- TRY IT: In the listing below, print exactly the lines between the line holding "Image resolution: width=257" and the line holding "Describe the element", inclusive, and no more.

- INPUT DATA:
:::

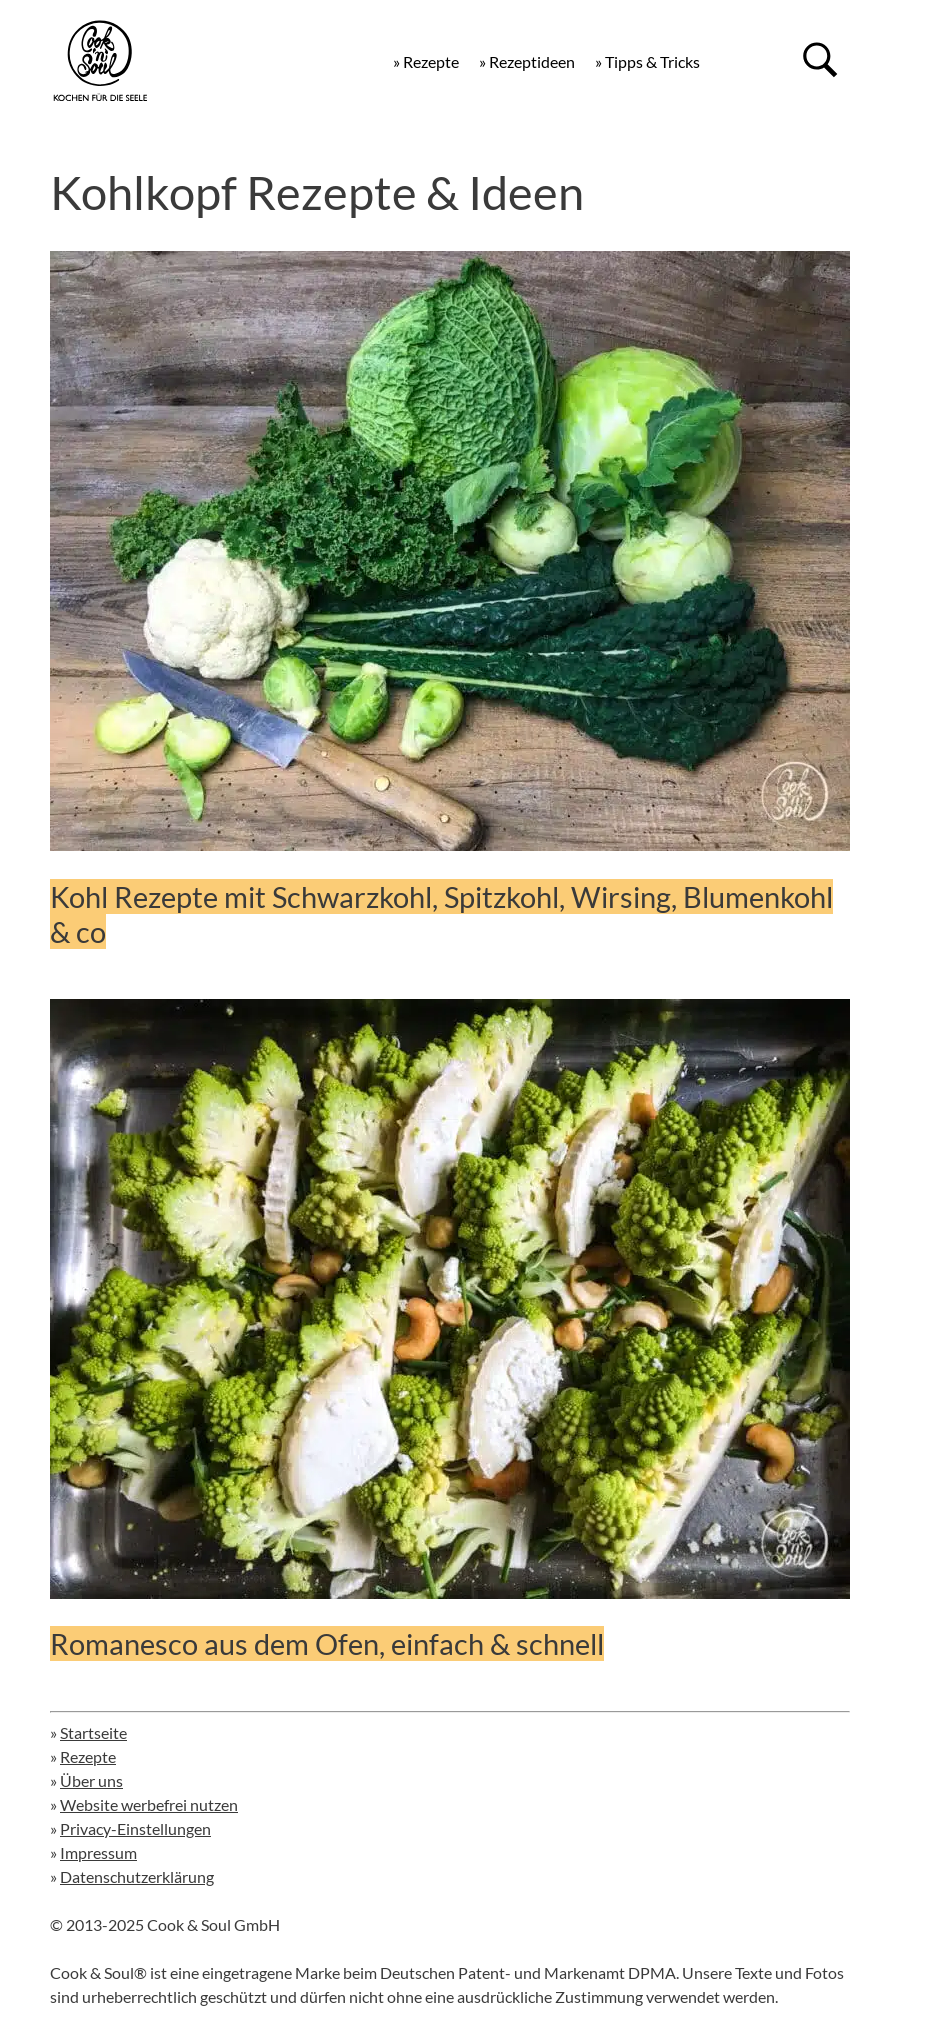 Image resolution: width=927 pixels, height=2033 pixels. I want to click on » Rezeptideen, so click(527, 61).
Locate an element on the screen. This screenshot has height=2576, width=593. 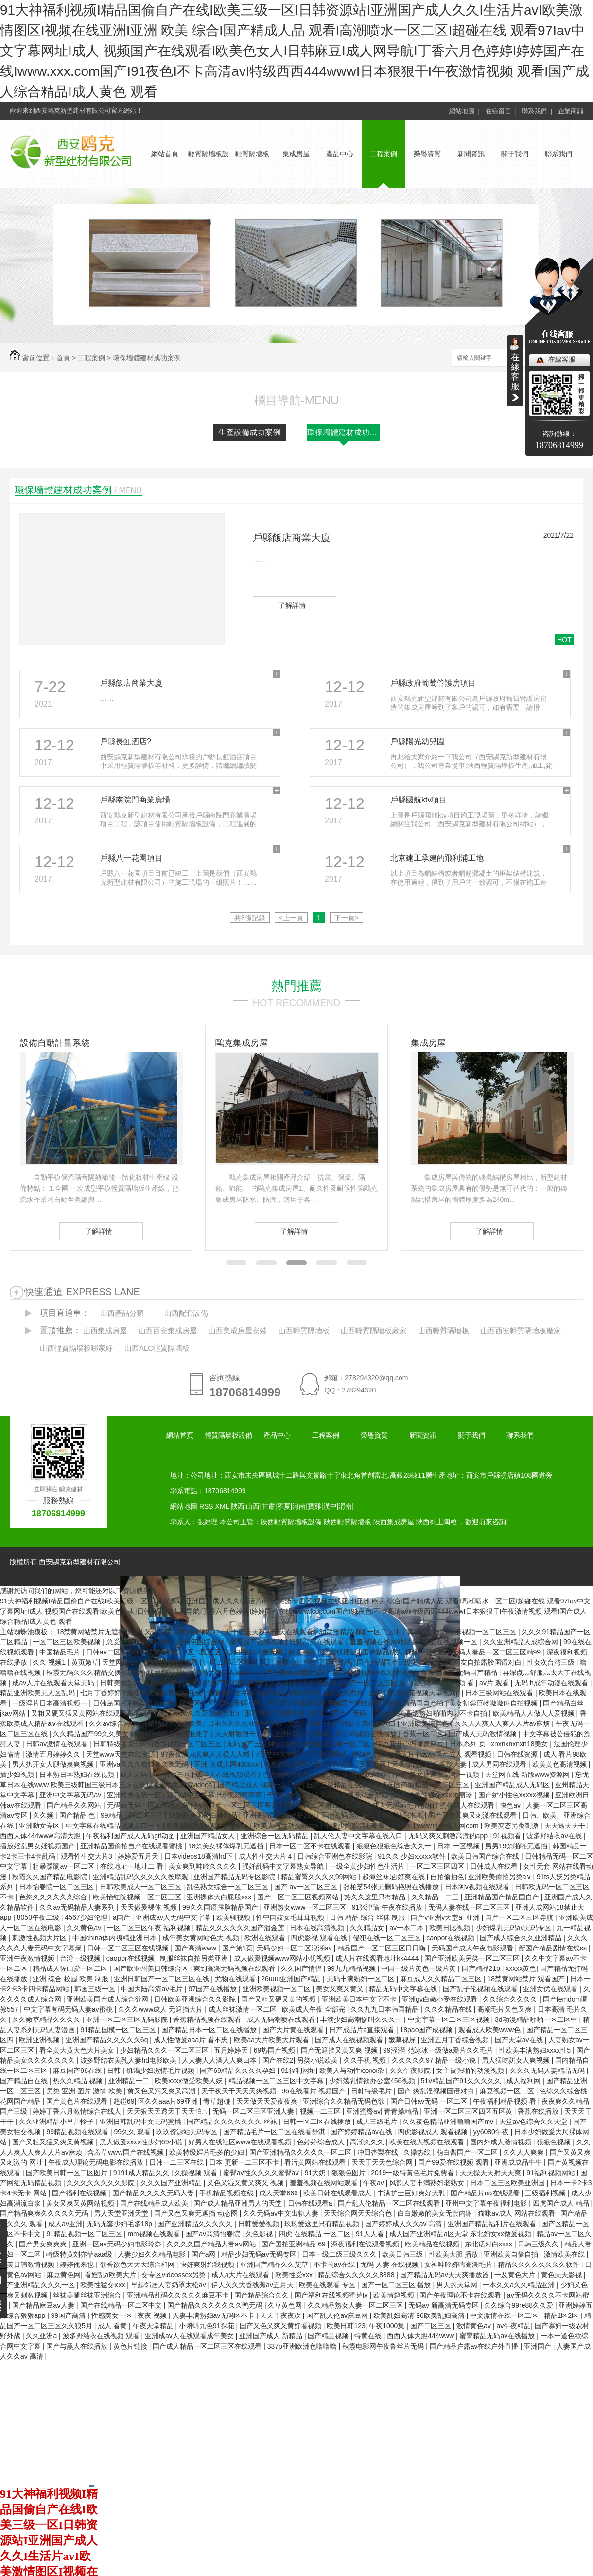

:::

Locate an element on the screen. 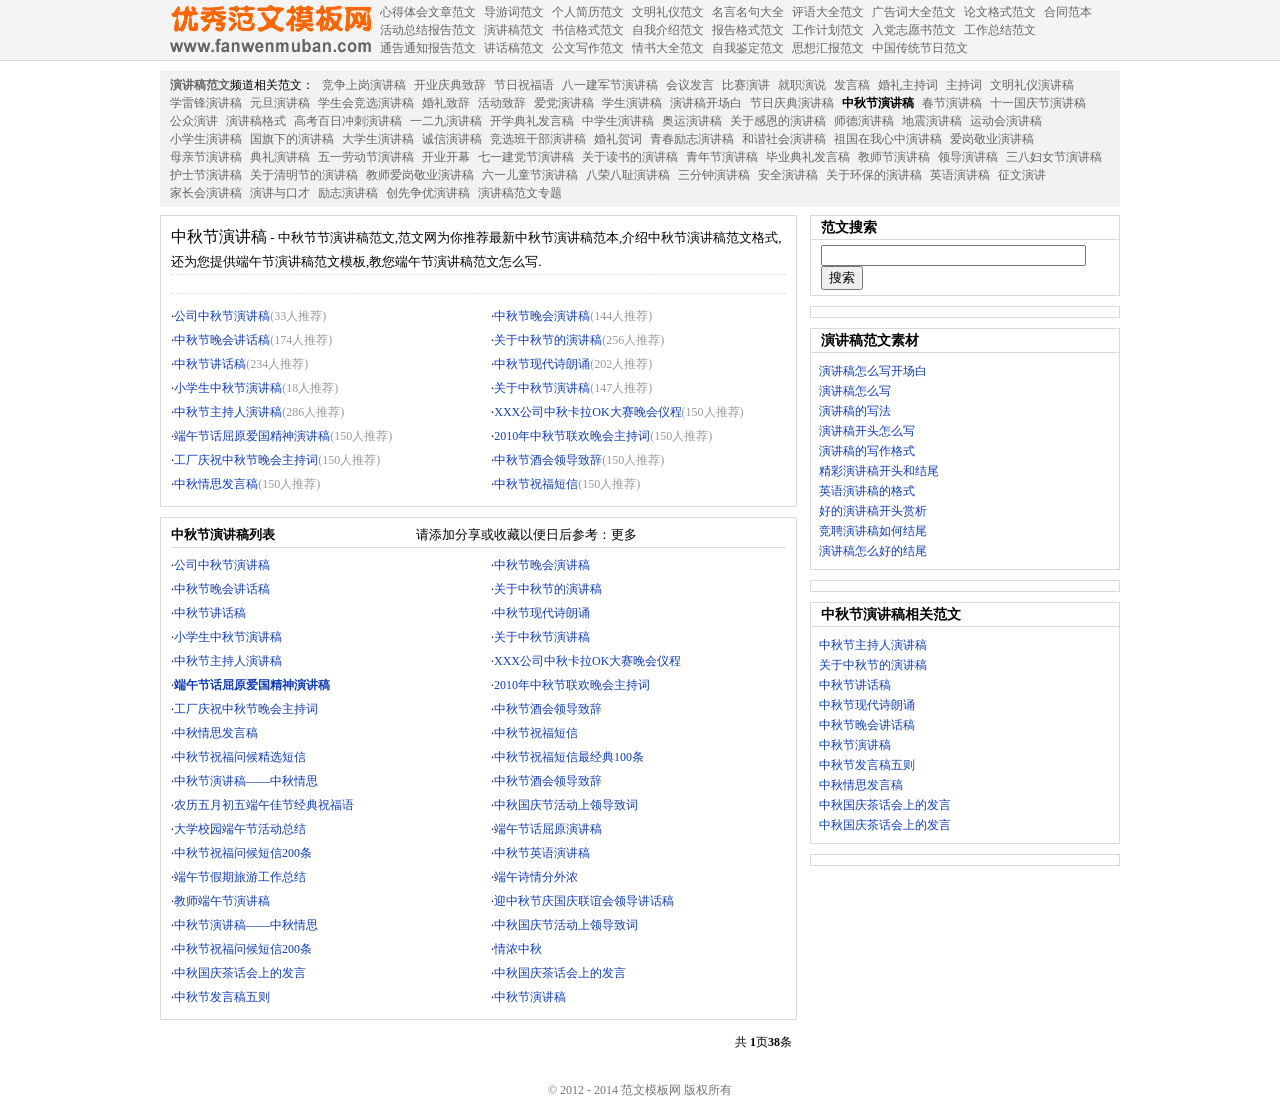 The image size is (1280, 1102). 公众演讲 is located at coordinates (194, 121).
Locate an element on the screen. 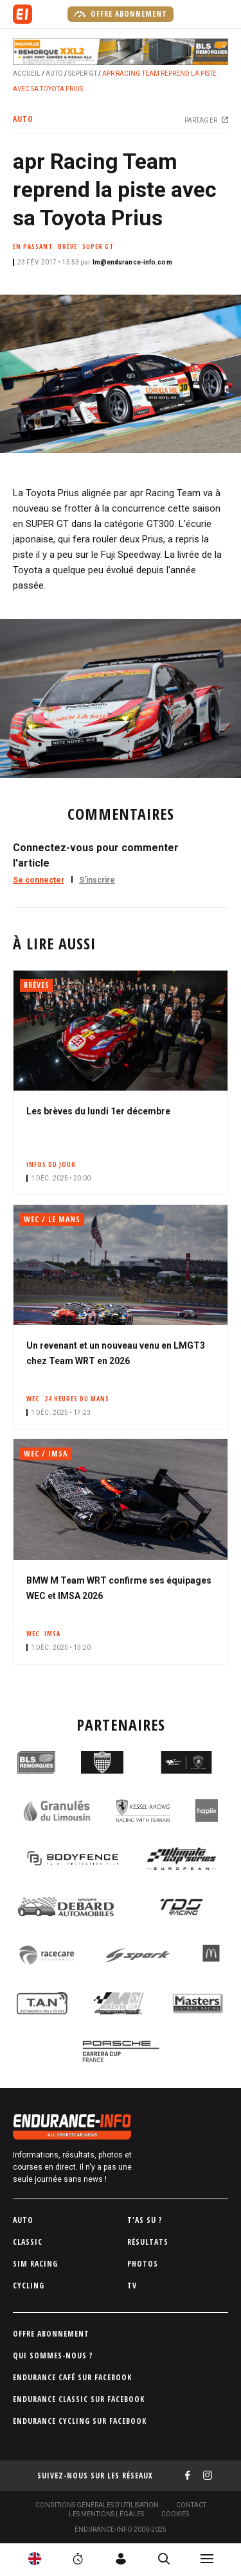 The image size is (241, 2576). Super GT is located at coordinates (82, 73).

:::

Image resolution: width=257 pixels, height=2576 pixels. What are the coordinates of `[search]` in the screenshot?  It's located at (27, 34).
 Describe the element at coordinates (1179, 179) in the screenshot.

:::

- ANSWER TO THE EXERCISE:
Image resolution: width=257 pixels, height=2576 pixels. What are the coordinates of `[search]` in the screenshot?  It's located at (27, 34).
 Describe the element at coordinates (1179, 179) in the screenshot.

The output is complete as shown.